• **YOUR INSTRUCTIONS**:
Work through the entries below and show every line in which "camera" is found.

• **EXERCISE DATA**:
● ● ● ● ●

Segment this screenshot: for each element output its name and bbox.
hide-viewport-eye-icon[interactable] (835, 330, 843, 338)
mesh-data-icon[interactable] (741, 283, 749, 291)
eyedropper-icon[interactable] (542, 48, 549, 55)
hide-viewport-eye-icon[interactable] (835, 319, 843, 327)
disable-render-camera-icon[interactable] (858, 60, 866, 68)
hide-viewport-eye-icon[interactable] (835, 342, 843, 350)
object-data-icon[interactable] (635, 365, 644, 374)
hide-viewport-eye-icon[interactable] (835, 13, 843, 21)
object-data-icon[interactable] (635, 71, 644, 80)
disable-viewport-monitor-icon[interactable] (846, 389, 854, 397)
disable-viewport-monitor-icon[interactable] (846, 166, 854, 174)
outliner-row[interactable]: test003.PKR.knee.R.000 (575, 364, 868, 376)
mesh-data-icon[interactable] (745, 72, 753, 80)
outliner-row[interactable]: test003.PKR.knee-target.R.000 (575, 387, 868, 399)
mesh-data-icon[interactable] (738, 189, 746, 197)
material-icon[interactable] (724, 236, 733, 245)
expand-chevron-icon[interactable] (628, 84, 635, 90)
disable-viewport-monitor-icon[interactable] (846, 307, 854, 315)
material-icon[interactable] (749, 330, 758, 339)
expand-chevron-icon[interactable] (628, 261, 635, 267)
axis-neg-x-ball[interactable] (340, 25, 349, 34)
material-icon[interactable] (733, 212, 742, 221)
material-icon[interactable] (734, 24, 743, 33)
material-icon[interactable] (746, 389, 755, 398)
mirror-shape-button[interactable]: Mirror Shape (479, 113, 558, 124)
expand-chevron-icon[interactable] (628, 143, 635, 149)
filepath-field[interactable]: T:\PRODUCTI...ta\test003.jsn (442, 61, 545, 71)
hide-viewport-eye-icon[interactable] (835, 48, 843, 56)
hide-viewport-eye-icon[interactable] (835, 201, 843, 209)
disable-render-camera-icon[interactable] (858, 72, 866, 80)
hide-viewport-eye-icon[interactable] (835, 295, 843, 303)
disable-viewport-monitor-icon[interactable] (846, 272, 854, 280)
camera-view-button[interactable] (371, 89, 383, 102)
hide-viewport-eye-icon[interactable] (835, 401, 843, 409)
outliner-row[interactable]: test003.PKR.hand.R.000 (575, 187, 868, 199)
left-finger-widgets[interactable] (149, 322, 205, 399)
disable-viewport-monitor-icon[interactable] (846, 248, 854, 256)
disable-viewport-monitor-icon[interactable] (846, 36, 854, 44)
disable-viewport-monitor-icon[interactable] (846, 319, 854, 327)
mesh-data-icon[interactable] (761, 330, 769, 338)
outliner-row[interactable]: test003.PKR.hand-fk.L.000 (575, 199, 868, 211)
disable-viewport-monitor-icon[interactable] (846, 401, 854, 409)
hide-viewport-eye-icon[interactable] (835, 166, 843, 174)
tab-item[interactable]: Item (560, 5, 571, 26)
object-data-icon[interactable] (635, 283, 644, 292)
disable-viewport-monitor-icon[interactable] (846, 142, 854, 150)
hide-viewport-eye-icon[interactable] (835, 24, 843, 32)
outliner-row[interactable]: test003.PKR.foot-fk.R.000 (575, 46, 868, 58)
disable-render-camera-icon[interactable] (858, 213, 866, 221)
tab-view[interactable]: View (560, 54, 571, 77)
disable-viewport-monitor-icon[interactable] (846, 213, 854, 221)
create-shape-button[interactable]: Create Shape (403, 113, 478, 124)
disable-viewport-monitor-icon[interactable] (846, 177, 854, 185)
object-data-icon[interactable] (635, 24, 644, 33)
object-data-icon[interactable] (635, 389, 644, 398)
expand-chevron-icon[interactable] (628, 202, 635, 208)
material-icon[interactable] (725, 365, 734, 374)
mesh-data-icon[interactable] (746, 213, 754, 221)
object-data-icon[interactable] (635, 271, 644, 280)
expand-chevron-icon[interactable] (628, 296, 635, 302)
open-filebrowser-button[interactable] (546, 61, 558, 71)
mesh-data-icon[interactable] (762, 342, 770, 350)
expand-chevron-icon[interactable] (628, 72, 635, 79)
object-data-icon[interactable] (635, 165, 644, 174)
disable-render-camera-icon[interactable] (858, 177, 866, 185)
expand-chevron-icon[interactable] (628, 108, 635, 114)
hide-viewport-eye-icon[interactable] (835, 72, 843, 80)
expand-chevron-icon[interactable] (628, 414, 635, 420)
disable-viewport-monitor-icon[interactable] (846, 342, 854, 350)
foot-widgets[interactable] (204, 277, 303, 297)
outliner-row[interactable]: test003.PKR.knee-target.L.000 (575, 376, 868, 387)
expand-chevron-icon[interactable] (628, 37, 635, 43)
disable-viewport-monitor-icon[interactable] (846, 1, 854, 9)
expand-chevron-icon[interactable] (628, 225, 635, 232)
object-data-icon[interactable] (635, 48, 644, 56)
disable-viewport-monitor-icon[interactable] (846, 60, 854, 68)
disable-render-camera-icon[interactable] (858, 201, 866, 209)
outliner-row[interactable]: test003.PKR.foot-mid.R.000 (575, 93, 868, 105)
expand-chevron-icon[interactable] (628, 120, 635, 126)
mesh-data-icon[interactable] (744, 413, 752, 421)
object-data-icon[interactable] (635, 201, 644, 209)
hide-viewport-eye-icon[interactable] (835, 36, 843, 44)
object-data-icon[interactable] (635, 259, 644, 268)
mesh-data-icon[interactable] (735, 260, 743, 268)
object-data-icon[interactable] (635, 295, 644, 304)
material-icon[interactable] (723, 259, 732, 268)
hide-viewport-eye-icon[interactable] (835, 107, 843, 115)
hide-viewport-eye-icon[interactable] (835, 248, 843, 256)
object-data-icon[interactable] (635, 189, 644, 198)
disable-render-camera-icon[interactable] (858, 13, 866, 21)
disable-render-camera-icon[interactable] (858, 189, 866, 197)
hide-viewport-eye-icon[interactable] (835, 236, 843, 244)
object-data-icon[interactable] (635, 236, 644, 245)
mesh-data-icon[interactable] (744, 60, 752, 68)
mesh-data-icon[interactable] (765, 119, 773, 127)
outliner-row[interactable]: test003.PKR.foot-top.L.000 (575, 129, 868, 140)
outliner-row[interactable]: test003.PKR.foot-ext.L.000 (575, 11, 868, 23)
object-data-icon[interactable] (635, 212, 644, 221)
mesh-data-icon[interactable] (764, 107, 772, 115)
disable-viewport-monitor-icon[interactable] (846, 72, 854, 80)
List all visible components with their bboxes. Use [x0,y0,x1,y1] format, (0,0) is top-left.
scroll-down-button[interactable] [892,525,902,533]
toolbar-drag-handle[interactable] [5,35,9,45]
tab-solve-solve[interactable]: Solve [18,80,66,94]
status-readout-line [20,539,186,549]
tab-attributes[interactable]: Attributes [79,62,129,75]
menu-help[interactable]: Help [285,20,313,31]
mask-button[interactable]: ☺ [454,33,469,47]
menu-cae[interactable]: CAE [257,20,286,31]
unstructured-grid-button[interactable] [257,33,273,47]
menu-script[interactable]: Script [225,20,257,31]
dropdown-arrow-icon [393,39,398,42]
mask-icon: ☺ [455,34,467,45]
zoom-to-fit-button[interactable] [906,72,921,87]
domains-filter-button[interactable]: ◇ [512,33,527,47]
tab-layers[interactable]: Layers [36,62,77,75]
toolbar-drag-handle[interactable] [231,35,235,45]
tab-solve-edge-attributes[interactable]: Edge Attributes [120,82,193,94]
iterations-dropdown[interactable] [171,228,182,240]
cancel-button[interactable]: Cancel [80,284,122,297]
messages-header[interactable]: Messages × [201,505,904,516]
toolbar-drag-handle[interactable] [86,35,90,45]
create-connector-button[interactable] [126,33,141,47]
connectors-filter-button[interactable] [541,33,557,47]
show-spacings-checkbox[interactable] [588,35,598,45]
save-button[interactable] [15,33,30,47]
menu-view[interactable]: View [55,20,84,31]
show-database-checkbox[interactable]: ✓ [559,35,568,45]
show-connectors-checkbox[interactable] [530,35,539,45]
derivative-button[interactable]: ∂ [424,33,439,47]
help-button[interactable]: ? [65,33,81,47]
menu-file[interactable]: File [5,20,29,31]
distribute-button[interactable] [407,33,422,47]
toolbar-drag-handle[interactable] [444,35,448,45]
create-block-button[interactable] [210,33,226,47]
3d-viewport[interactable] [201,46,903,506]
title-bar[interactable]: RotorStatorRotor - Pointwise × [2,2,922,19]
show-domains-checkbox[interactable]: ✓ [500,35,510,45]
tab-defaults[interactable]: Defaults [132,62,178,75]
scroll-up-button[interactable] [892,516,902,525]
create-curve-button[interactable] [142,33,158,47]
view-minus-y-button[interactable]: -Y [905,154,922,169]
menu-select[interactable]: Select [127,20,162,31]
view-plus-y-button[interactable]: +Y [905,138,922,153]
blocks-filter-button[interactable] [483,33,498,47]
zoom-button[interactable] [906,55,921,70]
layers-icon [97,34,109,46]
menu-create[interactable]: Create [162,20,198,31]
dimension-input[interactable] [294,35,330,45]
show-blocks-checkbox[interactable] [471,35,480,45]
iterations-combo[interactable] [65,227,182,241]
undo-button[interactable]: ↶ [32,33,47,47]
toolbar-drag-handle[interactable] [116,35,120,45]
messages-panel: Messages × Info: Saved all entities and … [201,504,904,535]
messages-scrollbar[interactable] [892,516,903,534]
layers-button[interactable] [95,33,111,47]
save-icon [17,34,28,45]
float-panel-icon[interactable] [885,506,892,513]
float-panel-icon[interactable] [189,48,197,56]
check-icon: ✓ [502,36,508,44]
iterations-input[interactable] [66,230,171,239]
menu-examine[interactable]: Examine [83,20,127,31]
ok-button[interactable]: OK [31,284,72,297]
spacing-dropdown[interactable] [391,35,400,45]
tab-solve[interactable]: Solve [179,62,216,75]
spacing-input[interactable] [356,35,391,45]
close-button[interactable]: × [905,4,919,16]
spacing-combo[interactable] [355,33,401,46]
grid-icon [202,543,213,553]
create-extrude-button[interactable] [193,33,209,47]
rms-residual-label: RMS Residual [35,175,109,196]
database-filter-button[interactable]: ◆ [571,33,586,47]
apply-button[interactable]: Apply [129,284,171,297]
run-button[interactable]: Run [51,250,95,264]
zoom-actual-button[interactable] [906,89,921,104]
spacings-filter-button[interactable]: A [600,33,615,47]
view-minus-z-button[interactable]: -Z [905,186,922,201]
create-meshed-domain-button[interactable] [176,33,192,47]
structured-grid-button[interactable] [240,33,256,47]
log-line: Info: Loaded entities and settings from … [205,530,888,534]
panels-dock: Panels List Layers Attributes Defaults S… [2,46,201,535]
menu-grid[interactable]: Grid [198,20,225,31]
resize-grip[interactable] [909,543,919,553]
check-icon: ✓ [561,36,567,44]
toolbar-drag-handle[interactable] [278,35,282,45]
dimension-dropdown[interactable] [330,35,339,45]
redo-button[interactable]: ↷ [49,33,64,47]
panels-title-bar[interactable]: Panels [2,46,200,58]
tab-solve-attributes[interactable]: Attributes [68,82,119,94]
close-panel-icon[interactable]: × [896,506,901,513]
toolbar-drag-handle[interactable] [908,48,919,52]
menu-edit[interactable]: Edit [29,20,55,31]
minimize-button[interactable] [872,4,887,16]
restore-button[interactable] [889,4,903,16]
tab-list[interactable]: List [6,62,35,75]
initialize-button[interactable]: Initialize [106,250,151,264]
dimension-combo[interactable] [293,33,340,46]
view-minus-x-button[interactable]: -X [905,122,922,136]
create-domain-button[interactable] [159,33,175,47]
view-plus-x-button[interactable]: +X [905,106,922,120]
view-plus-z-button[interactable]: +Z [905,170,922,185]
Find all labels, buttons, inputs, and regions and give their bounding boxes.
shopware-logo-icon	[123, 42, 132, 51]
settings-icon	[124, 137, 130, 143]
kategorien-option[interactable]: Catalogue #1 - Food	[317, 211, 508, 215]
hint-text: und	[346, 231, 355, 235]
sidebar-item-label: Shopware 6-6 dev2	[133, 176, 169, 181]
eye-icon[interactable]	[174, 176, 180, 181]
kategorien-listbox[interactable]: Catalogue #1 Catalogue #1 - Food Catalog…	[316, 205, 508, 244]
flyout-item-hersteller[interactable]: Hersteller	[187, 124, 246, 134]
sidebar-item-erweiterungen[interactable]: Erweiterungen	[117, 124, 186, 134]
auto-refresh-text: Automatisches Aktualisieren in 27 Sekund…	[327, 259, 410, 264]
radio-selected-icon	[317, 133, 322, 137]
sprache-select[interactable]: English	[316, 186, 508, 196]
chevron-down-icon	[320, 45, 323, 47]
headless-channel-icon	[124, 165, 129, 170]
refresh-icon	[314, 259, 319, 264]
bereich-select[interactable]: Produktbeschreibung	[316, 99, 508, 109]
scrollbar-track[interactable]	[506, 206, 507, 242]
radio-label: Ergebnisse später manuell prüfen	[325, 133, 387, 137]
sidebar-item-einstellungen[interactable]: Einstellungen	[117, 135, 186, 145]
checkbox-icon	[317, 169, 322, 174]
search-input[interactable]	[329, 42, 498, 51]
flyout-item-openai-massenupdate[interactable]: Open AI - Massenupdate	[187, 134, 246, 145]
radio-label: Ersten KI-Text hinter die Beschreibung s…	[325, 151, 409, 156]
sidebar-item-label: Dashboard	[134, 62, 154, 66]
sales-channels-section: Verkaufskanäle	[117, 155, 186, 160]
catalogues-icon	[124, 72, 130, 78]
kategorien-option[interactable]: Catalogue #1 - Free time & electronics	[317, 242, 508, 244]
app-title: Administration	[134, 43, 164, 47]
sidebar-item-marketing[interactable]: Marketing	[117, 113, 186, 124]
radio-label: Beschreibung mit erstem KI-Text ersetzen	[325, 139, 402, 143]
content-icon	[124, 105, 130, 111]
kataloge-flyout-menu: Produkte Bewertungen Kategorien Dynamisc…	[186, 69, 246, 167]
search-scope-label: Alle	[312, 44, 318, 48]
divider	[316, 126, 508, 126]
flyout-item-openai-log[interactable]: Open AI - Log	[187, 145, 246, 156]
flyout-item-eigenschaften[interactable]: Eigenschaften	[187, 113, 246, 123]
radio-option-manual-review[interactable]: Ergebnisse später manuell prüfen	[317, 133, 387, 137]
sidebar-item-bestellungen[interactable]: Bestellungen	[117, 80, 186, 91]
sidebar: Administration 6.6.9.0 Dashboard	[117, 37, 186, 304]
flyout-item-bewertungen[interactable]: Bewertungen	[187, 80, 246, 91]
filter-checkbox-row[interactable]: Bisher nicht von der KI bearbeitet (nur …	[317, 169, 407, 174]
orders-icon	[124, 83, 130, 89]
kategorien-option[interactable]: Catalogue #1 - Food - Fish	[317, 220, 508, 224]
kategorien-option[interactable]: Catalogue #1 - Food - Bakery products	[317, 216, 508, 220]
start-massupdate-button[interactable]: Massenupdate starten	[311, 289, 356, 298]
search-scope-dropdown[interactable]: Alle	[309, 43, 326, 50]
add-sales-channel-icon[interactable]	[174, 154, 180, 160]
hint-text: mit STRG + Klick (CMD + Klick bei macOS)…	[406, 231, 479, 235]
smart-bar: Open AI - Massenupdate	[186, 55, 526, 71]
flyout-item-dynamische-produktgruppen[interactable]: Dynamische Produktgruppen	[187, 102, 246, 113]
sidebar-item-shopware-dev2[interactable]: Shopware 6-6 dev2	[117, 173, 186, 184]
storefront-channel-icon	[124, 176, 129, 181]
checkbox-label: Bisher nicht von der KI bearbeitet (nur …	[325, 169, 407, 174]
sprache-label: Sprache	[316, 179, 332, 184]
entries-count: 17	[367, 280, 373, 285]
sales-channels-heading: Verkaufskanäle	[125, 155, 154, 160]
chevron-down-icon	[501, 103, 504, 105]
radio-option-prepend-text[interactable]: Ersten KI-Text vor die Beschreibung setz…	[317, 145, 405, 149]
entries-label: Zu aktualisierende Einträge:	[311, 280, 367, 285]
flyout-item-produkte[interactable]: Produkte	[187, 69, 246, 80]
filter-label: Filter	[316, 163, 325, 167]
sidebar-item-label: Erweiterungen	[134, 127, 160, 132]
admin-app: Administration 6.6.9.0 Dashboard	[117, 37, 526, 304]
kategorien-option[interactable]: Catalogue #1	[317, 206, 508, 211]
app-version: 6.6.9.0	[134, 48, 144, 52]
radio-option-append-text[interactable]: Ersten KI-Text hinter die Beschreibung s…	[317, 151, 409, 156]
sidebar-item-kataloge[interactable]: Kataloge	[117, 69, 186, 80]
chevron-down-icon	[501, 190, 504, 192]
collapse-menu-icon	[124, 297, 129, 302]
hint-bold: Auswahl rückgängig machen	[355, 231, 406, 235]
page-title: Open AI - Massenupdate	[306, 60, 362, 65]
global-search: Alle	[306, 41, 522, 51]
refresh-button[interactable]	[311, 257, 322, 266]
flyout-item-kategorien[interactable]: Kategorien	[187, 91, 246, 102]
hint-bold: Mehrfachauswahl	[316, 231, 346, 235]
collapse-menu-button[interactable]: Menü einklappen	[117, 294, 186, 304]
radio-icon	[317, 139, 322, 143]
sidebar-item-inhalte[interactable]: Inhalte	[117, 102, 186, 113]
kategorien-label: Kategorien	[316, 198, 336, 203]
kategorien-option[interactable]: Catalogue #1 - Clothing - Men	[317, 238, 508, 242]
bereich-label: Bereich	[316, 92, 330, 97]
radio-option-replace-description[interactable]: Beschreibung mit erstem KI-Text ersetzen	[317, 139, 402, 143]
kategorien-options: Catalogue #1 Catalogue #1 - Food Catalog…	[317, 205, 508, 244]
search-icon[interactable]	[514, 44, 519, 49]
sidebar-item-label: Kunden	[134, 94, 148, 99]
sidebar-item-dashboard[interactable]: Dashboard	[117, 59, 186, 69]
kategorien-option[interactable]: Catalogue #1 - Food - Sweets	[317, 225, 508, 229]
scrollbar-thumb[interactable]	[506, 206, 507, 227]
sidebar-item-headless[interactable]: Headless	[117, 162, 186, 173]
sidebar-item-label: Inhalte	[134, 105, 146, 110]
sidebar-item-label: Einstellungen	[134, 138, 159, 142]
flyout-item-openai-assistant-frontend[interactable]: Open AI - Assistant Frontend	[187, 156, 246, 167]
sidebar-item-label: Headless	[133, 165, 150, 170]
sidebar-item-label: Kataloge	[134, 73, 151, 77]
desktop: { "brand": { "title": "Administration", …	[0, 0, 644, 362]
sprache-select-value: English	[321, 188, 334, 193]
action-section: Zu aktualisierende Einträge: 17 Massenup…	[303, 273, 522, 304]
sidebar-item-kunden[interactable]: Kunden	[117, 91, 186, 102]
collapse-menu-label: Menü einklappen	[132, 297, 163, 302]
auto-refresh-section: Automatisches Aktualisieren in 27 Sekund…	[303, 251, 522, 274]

● ● ● ● ●

• **RESPONSE TO THIS TASK**:
disable-render-camera-icon[interactable] (858, 60, 866, 68)
disable-render-camera-icon[interactable] (858, 72, 866, 80)
camera-view-button[interactable] (371, 89, 383, 102)
disable-render-camera-icon[interactable] (858, 213, 866, 221)
disable-render-camera-icon[interactable] (858, 177, 866, 185)
disable-render-camera-icon[interactable] (858, 201, 866, 209)
disable-render-camera-icon[interactable] (858, 13, 866, 21)
disable-render-camera-icon[interactable] (858, 189, 866, 197)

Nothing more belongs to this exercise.